There is also Elements of statistical learning by the same authors if you are
looking for something more rigorous. I haven’t read very much of it but it is
supposed to very good too.

------
RandyRanderson
The first time I loaded this page they had a female-looking icon as
intermediate and a somewhat-male looking icon for expert. It now has a star
and rocketship, res.

------
heligate229
what is considered good data science interview questions? I think it depends
on the purpose of the company.

------
known
[http://archive.vn/GDEDj](http://archive.vn/GDEDj)

------
geebee
How odd our field really is. Many of these questions are basic stats. Others
seem like the kind of statistics process control I learned in my undergraduate
engineering curriculum. Some are more modern, and would be learned by going
through something like the scikit-learn documentation, or taking a coursera,
though I suppose this might be in a more current formal curriculum.
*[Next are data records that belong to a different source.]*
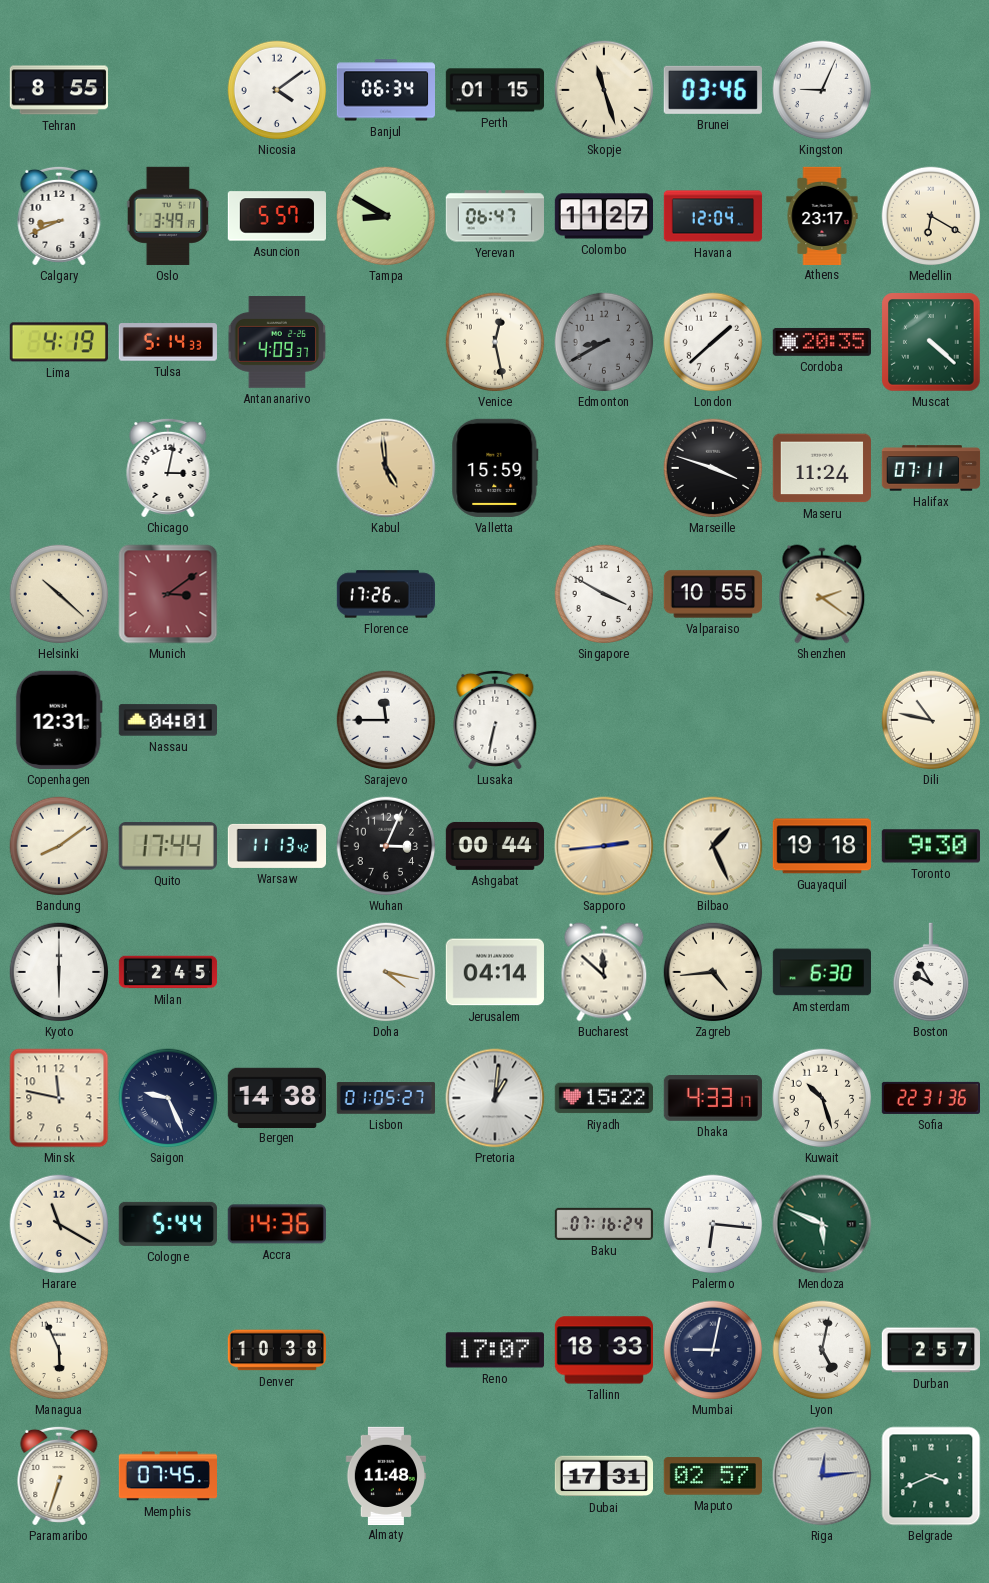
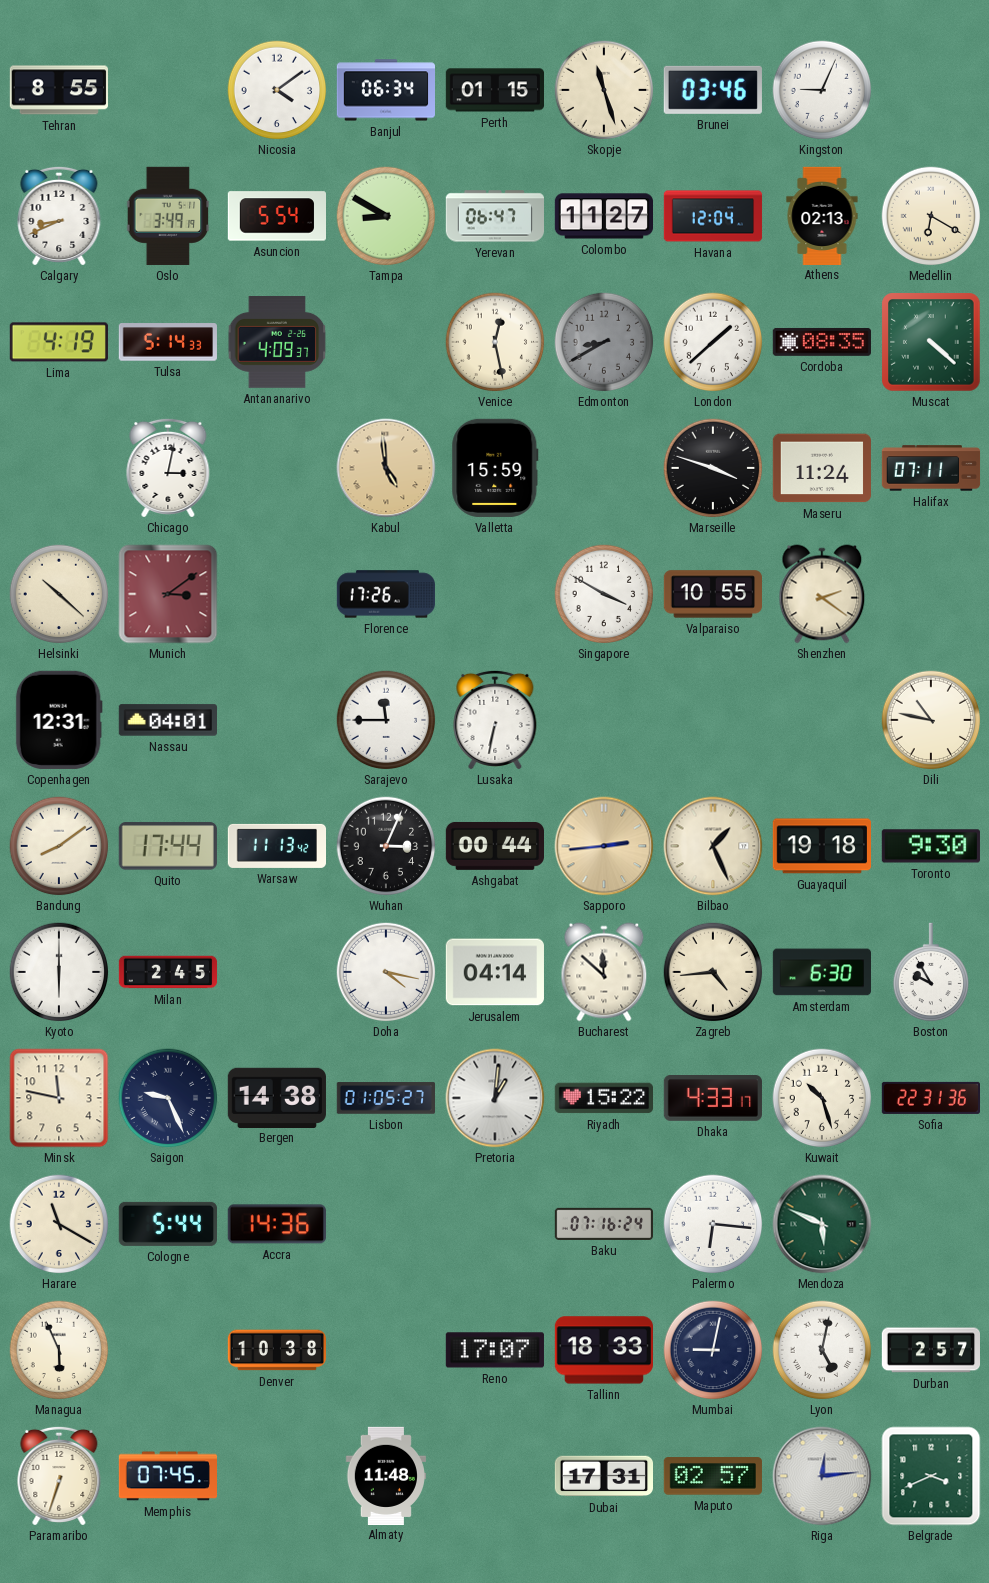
Asuncion: 5:57 -> 5:54
Athens: 23:17 -> 02:13
Cordoba: 20:35 -> 08:35
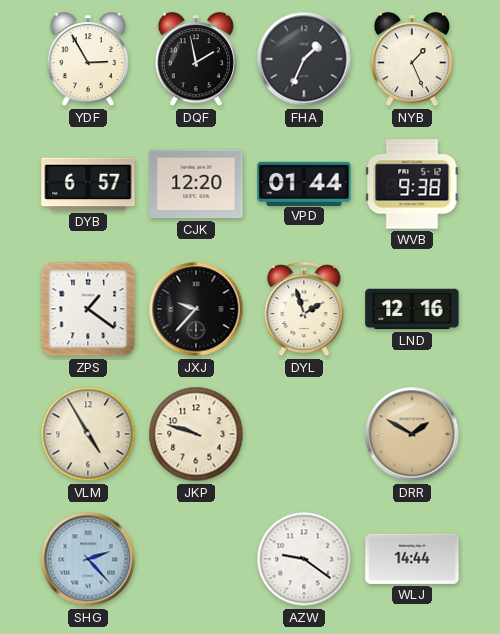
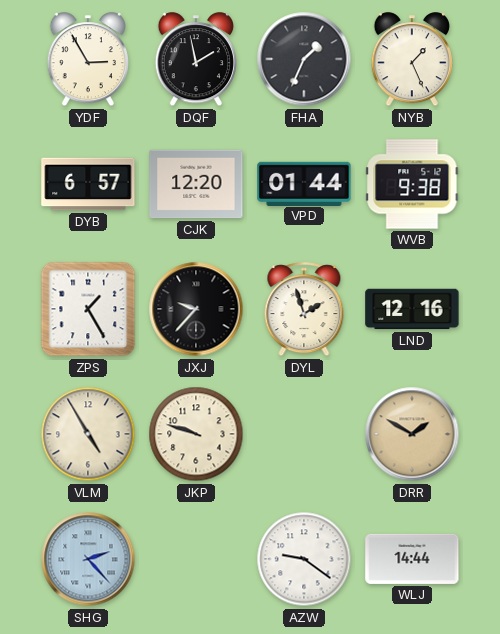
ZPS: 1:21 -> 1:25
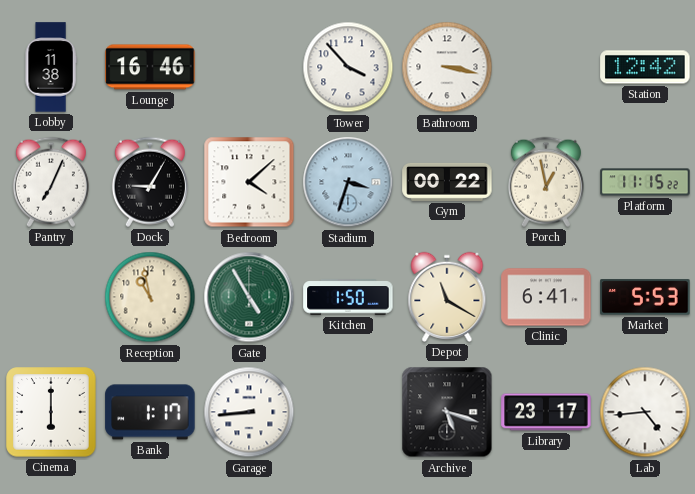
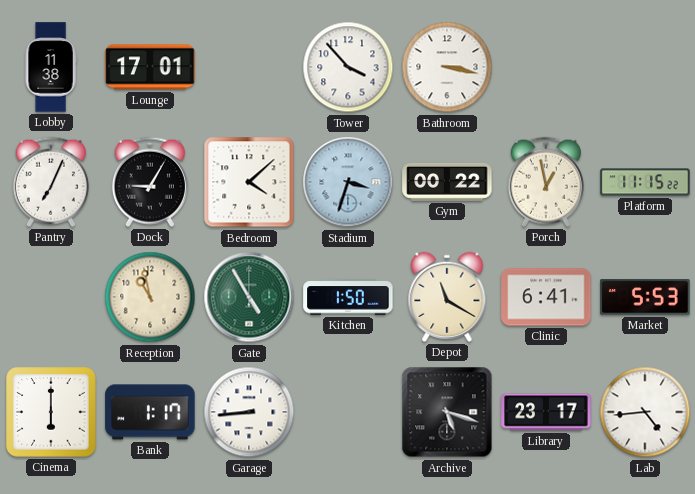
Lounge: 16:46 -> 17:01
Station: 12:42 -> none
The odd part is, do senior actuaries get quizzed on integration by parts when
they interview? Do law firms put new hires through their 1L civil procedure
exam?

And while those are fields with a standardized entrance exam (actuarial exams,
bar exam, etc), I know lots of people in non-credentialed fields that still
are knowledge based. They may get asked about a database or their experience
with it, but they don't go through anything like this kind of technical exam
style interview. It really is an exam, it's just administered capriciously,
often by people who have unknown or dodgy credentials, without any review by
experts or assurances that it won't be used to discriminate (the modern day
equivalent of a "literacy" test, I suppose), and is graded under conditions of
great secrecy (people often sign a non-disclosure prior to interviewing,
google asks people to do this).

I personally think a company is well within its rights to do subject
experienced people to an eternal cycle of undergraduate midterms if that's
what it chooses to do. I think that this practice deters a lot of people from
going into these fields as well, which is also their right as free and full
members of the society they live in, free to choose a career path in response
to their own interests and how they align with what employers want and what
they're offering.

But... well, here we go. The companies that do this are almost always talking
about a shortage of workers, one that the government needs to solve (or at
least mitigate) by creating a special visa that allows employers to decide who
is allowed to work in the united states and the conditions under which they
are allowed to remain. Conditions that, surprise surprise, often involve
working in a field that subjects people to an endless repeats of their
undergraduate midterms. When people with choice won't choose a particular job,
isn't that the market's answer? Just to be clear, I positive about
immigration, provided the people who immigrate are, well, free. But why on
earth would we create a special corporate controlled worker visa so that
companies can continue to engage in practices that drive away people who can
choose, in large numbers?

This is the pits, people. Don't these lists bug you just a little? I mean, I'm
not trying to put down the list itself, I suppose it's probably a pretty good
list for people who are going to subject themselves to this kind of interview
exam, either because they like the field or because it's the only way to get
through the US's byzantine immigration system without relatives.

But is it really a surprise that people with choice (i.e., the "free" citizens
of Rome who are not bound by law to work only in certain fields as a condition
of remaining within Rome) are rationally choosing to do things where they
don't have to put up with this bullshit?